==== Exercise data ====

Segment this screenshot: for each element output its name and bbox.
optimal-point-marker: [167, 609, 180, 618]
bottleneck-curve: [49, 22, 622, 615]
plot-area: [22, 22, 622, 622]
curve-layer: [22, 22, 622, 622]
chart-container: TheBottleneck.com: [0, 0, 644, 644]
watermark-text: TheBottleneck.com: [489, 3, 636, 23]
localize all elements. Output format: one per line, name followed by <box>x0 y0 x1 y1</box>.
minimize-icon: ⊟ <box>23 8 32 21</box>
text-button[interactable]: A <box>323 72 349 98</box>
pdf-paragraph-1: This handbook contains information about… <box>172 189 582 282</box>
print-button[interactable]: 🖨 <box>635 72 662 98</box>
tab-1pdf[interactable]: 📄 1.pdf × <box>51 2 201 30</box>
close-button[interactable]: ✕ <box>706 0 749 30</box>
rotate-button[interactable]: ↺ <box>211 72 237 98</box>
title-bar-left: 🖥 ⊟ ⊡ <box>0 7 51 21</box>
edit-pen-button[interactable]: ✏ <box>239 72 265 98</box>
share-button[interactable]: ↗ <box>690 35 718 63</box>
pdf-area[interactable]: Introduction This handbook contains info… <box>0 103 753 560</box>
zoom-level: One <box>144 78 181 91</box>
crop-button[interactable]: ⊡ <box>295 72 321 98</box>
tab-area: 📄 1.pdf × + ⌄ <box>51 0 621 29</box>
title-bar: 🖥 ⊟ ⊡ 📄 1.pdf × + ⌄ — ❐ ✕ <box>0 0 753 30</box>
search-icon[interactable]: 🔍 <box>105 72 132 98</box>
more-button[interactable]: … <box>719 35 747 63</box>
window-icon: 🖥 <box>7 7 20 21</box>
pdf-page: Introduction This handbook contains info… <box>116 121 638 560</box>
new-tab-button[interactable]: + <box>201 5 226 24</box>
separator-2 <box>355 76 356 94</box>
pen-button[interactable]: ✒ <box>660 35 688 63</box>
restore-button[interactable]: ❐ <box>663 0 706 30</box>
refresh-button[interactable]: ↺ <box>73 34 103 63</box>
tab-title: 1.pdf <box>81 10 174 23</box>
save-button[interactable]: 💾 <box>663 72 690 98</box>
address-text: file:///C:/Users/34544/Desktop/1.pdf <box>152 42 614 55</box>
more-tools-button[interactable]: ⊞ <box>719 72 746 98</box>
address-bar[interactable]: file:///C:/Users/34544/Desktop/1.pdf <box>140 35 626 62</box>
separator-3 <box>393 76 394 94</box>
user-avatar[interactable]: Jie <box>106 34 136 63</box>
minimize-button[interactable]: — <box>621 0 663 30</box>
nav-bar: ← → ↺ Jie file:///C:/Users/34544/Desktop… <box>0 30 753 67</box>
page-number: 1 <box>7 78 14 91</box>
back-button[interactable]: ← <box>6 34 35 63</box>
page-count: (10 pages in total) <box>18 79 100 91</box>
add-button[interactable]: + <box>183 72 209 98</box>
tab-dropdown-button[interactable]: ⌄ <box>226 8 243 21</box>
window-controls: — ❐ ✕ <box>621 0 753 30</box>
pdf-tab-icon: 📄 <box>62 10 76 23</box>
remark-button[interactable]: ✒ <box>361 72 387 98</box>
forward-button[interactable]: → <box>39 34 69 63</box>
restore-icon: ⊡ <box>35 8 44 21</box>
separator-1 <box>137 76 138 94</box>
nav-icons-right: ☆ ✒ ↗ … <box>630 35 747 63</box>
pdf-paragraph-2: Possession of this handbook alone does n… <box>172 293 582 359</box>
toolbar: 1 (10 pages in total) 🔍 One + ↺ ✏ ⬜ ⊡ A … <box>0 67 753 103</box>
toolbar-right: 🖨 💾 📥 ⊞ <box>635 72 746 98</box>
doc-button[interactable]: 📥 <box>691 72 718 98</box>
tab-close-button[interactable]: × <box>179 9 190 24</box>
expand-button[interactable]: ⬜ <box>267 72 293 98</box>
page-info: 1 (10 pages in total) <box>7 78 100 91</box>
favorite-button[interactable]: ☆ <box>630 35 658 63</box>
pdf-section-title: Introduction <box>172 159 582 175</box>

====

◆ To do
From the first line to the last, return the records unchanged.

◆ Completed task
Segment this screenshot: for each element output its name and bbox.
optimal-point-marker: [167, 609, 180, 618]
bottleneck-curve: [49, 22, 622, 615]
plot-area: [22, 22, 622, 622]
curve-layer: [22, 22, 622, 622]
chart-container: TheBottleneck.com: [0, 0, 644, 644]
watermark-text: TheBottleneck.com: [489, 3, 636, 23]
localize all elements. Output format: one per line, name followed by <box>x0 y0 x1 y1</box>.
minimize-icon: ⊟ <box>23 8 32 21</box>
text-button[interactable]: A <box>323 72 349 98</box>
pdf-paragraph-1: This handbook contains information about… <box>172 189 582 282</box>
print-button[interactable]: 🖨 <box>635 72 662 98</box>
tab-1pdf[interactable]: 📄 1.pdf × <box>51 2 201 30</box>
close-button[interactable]: ✕ <box>706 0 749 30</box>
rotate-button[interactable]: ↺ <box>211 72 237 98</box>
title-bar-left: 🖥 ⊟ ⊡ <box>0 7 51 21</box>
edit-pen-button[interactable]: ✏ <box>239 72 265 98</box>
share-button[interactable]: ↗ <box>690 35 718 63</box>
pdf-area[interactable]: Introduction This handbook contains info… <box>0 103 753 560</box>
zoom-level: One <box>144 78 181 91</box>
crop-button[interactable]: ⊡ <box>295 72 321 98</box>
tab-area: 📄 1.pdf × + ⌄ <box>51 0 621 29</box>
title-bar: 🖥 ⊟ ⊡ 📄 1.pdf × + ⌄ — ❐ ✕ <box>0 0 753 30</box>
search-icon[interactable]: 🔍 <box>105 72 132 98</box>
more-button[interactable]: … <box>719 35 747 63</box>
window-icon: 🖥 <box>7 7 20 21</box>
pdf-page: Introduction This handbook contains info… <box>116 121 638 560</box>
new-tab-button[interactable]: + <box>201 5 226 24</box>
separator-2 <box>355 76 356 94</box>
pen-button[interactable]: ✒ <box>660 35 688 63</box>
restore-button[interactable]: ❐ <box>663 0 706 30</box>
refresh-button[interactable]: ↺ <box>73 34 103 63</box>
tab-title: 1.pdf <box>81 10 174 23</box>
save-button[interactable]: 💾 <box>663 72 690 98</box>
address-text: file:///C:/Users/34544/Desktop/1.pdf <box>152 42 614 55</box>
more-tools-button[interactable]: ⊞ <box>719 72 746 98</box>
address-bar[interactable]: file:///C:/Users/34544/Desktop/1.pdf <box>140 35 626 62</box>
separator-3 <box>393 76 394 94</box>
user-avatar[interactable]: Jie <box>106 34 136 63</box>
minimize-button[interactable]: — <box>621 0 663 30</box>
nav-bar: ← → ↺ Jie file:///C:/Users/34544/Desktop… <box>0 30 753 67</box>
page-number: 1 <box>7 78 14 91</box>
back-button[interactable]: ← <box>6 34 35 63</box>
page-count: (10 pages in total) <box>18 79 100 91</box>
add-button[interactable]: + <box>183 72 209 98</box>
tab-dropdown-button[interactable]: ⌄ <box>226 8 243 21</box>
window-controls: — ❐ ✕ <box>621 0 753 30</box>
pdf-tab-icon: 📄 <box>62 10 76 23</box>
remark-button[interactable]: ✒ <box>361 72 387 98</box>
forward-button[interactable]: → <box>39 34 69 63</box>
restore-icon: ⊡ <box>35 8 44 21</box>
separator-1 <box>137 76 138 94</box>
nav-icons-right: ☆ ✒ ↗ … <box>630 35 747 63</box>
pdf-paragraph-2: Possession of this handbook alone does n… <box>172 293 582 359</box>
toolbar: 1 (10 pages in total) 🔍 One + ↺ ✏ ⬜ ⊡ A … <box>0 67 753 103</box>
toolbar-right: 🖨 💾 📥 ⊞ <box>635 72 746 98</box>
doc-button[interactable]: 📥 <box>691 72 718 98</box>
tab-close-button[interactable]: × <box>179 9 190 24</box>
expand-button[interactable]: ⬜ <box>267 72 293 98</box>
page-info: 1 (10 pages in total) <box>7 78 100 91</box>
favorite-button[interactable]: ☆ <box>630 35 658 63</box>
pdf-section-title: Introduction <box>172 159 582 175</box>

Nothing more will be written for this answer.